(Collected data)
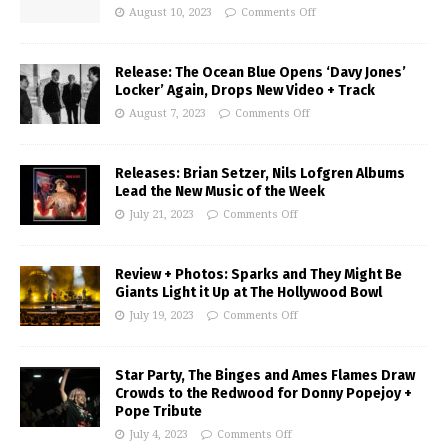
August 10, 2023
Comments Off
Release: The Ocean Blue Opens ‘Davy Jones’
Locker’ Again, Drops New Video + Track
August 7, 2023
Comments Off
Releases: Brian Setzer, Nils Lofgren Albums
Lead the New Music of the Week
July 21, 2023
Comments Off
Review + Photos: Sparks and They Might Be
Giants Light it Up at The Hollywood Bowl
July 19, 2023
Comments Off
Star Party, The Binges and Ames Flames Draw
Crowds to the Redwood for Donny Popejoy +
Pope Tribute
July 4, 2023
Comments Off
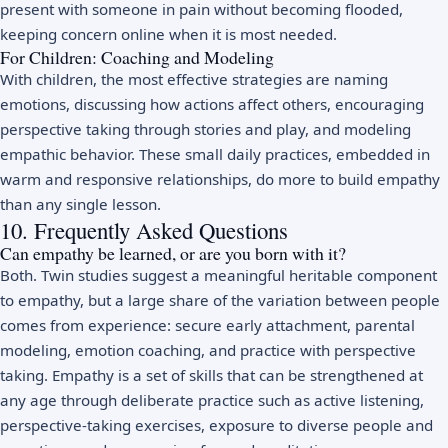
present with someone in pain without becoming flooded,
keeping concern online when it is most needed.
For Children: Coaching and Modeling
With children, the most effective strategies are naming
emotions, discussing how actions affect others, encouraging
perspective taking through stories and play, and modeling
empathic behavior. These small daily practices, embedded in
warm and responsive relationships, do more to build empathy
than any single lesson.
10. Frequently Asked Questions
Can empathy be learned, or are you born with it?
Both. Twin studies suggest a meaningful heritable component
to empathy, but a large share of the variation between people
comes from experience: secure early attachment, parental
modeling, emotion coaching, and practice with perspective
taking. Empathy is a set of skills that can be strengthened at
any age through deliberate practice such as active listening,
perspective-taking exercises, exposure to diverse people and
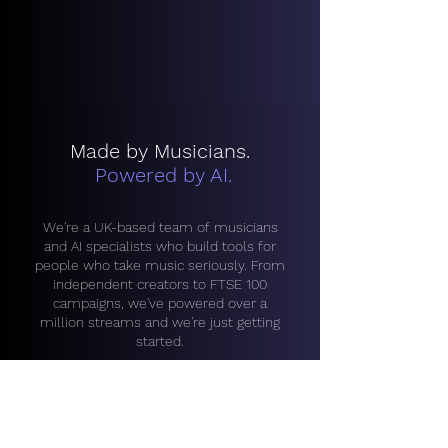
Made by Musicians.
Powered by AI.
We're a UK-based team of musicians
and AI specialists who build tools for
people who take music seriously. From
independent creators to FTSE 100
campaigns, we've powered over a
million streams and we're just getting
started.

* * *

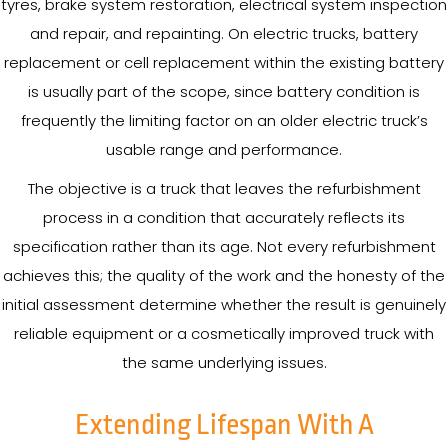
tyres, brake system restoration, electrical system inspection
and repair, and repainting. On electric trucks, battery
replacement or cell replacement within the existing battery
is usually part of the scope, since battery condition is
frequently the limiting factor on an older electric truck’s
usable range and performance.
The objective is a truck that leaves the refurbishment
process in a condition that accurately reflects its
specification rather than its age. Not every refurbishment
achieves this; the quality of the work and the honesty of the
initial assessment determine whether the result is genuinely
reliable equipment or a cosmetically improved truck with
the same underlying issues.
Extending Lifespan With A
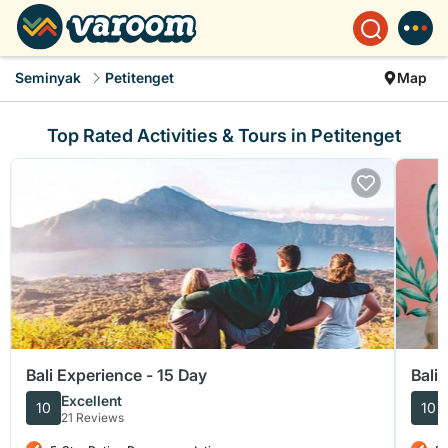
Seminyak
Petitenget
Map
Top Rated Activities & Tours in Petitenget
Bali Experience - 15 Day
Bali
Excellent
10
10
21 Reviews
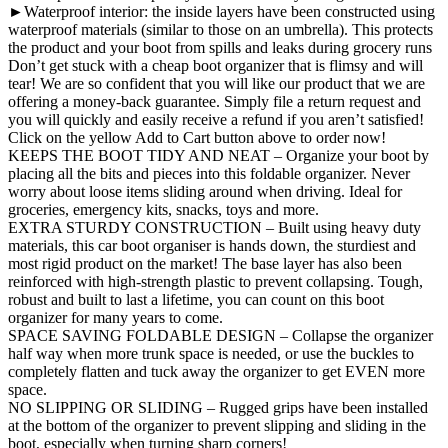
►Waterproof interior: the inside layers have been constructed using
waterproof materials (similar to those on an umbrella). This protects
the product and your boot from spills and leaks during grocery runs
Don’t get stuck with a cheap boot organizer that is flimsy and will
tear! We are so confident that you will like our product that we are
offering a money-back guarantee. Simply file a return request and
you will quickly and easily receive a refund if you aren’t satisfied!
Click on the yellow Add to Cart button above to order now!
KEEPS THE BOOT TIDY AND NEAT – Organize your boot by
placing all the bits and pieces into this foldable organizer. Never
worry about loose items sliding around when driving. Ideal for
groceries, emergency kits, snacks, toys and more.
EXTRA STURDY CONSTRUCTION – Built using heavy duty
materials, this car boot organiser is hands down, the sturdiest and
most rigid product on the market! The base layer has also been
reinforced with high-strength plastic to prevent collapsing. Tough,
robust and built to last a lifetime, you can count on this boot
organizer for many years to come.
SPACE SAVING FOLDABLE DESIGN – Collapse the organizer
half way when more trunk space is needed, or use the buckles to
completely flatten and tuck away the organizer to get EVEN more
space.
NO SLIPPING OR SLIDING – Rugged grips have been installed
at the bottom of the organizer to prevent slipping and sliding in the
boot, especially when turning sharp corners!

...

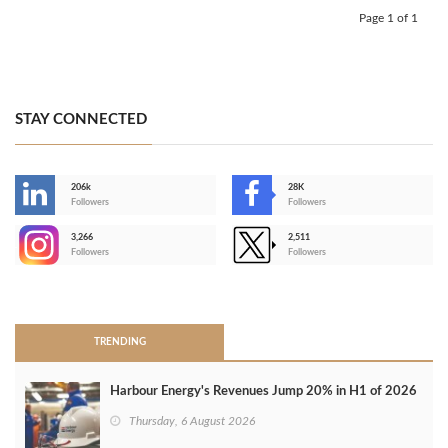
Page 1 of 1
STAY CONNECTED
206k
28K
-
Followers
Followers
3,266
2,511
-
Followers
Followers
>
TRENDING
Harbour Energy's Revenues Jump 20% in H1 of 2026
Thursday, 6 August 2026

Assignment:
Go through the data and show each line that holds "condition".

Expected answer:
is usually part of the scope, since battery condition is
process in a condition that accurately reflects its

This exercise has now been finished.